Chris Johns
If I wanted to score a political point I wouldn’t take one dodgy statistic, misunderstand it (deliberately or not), misrepresent it (deliberately or not) and then conclude, on the back of it, that Ireland is a failed state. I would not expect to be taken seriously if I did.
Imagine my surprise when Ireland’s leading economist, Fintan O’Toole of The Irish Times, took a tiny sliver of the data contained in the recent report of the National Competitiveness Council, and concluded, “…it is excruciatingly obvious that the Irish economy, left to its own devices, cannot and will not match the investment of capital to human needs for shelter and security.”
Ireland’s last remaining celebrity economist gives a severe beating to both language and data. If there isn’t a United Nations agency headed up by Mary Robinson to deal with this kind of egregious abuse, there should be.
“Human needs for shelter and security”. What does this mean? Security is a big word. Ireland shelters under NATO’s security umbrella - does the famous economist approve? Or does he embrace energy security, something of which that the country possesses precisely zilch? Or do we need to be made more secure from GBH of our sensibilities from Ireland’s National Treasure? Bus shelters are less vandalised.
Back to economics. The NCC report quotes one number of relevance, in two different ways. It’s a ratio, one number, arrived at by dividing a denominator into a numerator. Our columnist spots that the ratio is ‘low’. Lower than in many other ‘capitalist economies’ (hint: there is a clue there about the author’s political leanings).
What a shocker! Ireland has a low ratio! May god forgive Varadkar! There is no mystery: the coalition has targeted a low ratio and stands condemned in the court of Fintan. Guilty of a capital offence with punishment to be administered accordingly.
That ratio? Housing investment as a proportion of total investment. Or housing investment as a proportion of the economy (measured in all sorts of ways). In Ireland, for one year, the NCC quotes and charts these housing numbers in one tiny part of a 94 page report with lots of other numbers. Data and charts that provide much food for thought, much nuance and subtlety. But our columnist takes this housing data and tortures it until it signs the required confession: It’s low! The state has failed!

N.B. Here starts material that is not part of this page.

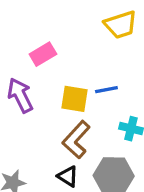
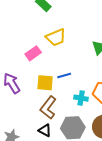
yellow trapezoid: (121, 25) -> (56, 37), moved
pink rectangle: (43, 54) -> (33, 53), moved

No matter that there are issues with both the numerator and the denominator. I could write a whole post about how ‘housing investment’, ‘gross fixed capital formation’ and ‘GNI*’ need understanding and careful deployment. Do that, and you will not reach the same conclusions as does Fintan. Let’s put those issues aside.
Instead, think about this: the ratio is for one year only. No time series, no context. Even if the ratio means what Fintan thinks it does (spoiler alert: it doesn’t), the fact that it exists for one year only, proves precisely nothing. Nothing at all.

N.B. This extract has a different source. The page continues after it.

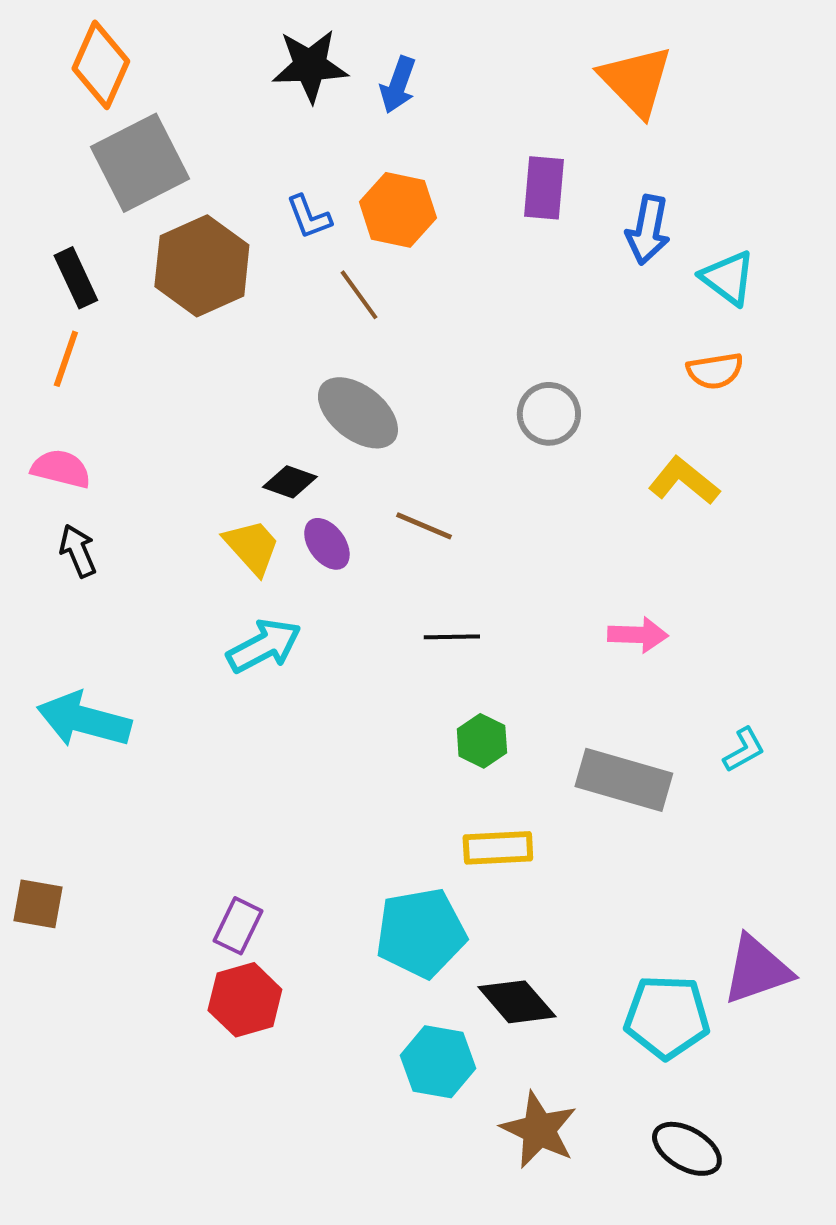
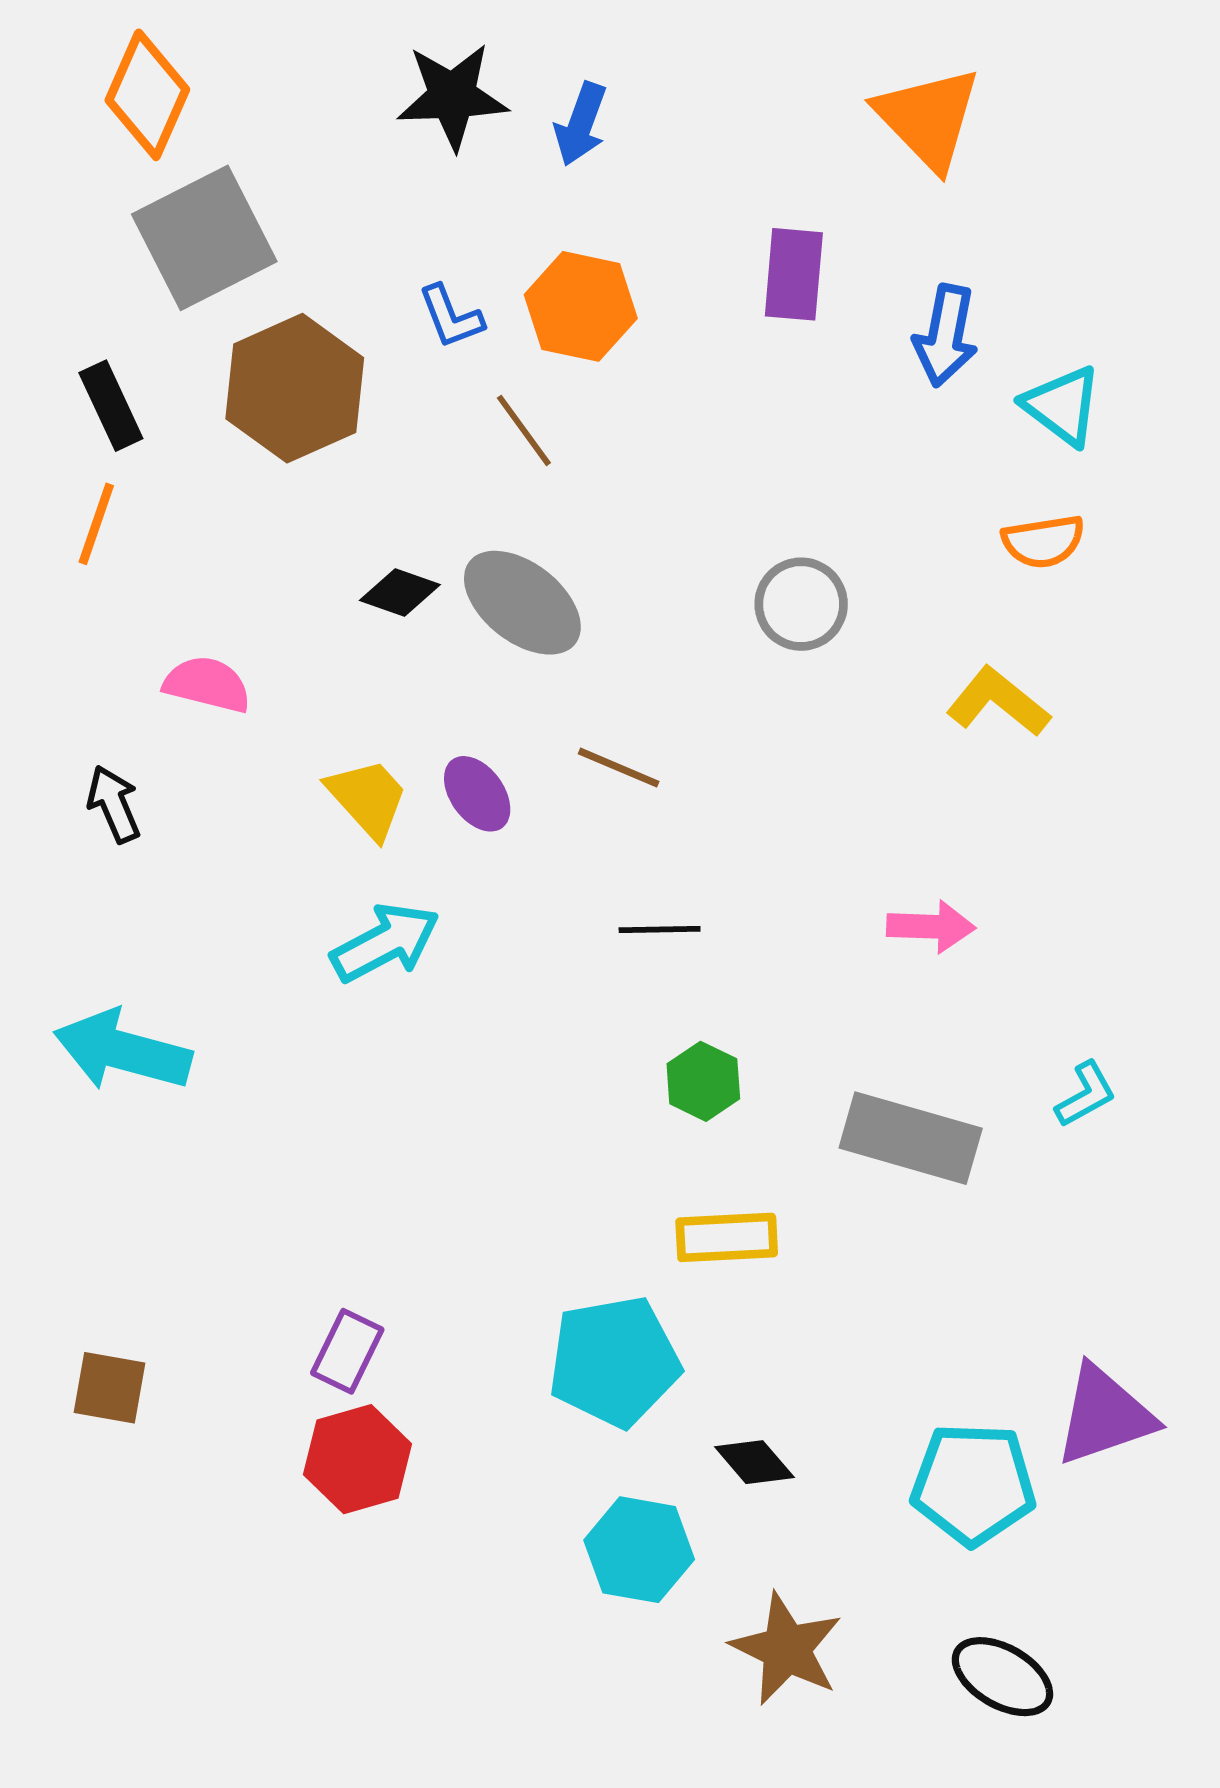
pink semicircle: (61, 469) -> (207, 684), moved
black diamond: (290, 482) -> (400, 592), moved
brown square: (38, 904) -> (109, 1388), moved
black diamond: (517, 1002) -> (754, 1462), size x0.7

Also, our economics correspondent says that because the ratio is low, the private sector is, therefore, guilty of making it low. It’s the private sector’s fault. Hence, going forward, the state must assume responsibility for making our ratio bigger. Mathematically, that will involve either/or doing more housing investment (exclusively by the state) or shrinking the economy (the approach I think favoured by our favourite correspondent and Sinn Fein).
We should argue it the other way: think about NIMBYism, other vested interests, demonisation of the private sector (tax them, regulate them, call them vulture funds), and promise to elect Sinn Fein. All of this sends private developers screaming out of the door. The entities who know how to do housing, don’t do Irish housing.
The National Treasure’s solution: get the state to build houses. A state with with no institutional or operational memory of building houses. The state has to be part of the solution but not, as argued by Fintan, The solution.
Our columnist offers a single transferable answer to every question: The State’. Peer through that lens and you will see through every article he writes. And yet he always writes about State Failure. Spot the problem? Schoolboy stuff.
In the field of education there is a term “slow learners”.
I am quite surprised it has taken quite some time for some to decide on the lack of quality, judgement and lack of impartiality of O’ Tooles meanderings.
Better to learn later than not at all.
Martin
I’m one of the people who don’t read Fintan as I find his reasoning nonsensical & it would therefore hurt my brain.